--- START ---

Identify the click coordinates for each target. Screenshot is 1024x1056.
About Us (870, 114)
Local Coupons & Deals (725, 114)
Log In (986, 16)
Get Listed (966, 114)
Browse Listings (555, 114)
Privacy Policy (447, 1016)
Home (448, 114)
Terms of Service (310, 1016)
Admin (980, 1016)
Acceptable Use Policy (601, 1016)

--- END ---
--- START ---

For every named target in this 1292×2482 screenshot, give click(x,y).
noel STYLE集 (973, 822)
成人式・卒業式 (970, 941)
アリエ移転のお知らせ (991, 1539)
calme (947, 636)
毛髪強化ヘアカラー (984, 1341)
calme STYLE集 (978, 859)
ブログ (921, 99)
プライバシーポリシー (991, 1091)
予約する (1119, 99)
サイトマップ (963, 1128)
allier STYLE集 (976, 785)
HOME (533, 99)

--- END ---

• **WHAT NEEDS TO BE DONE**: Please show, exactly as written, every line above that contains the word "STYLE集".

• **ANSWER FOR THIS EXERCISE**:
noel STYLE集 (973, 822)
calme STYLE集 (978, 859)
allier STYLE集 (976, 785)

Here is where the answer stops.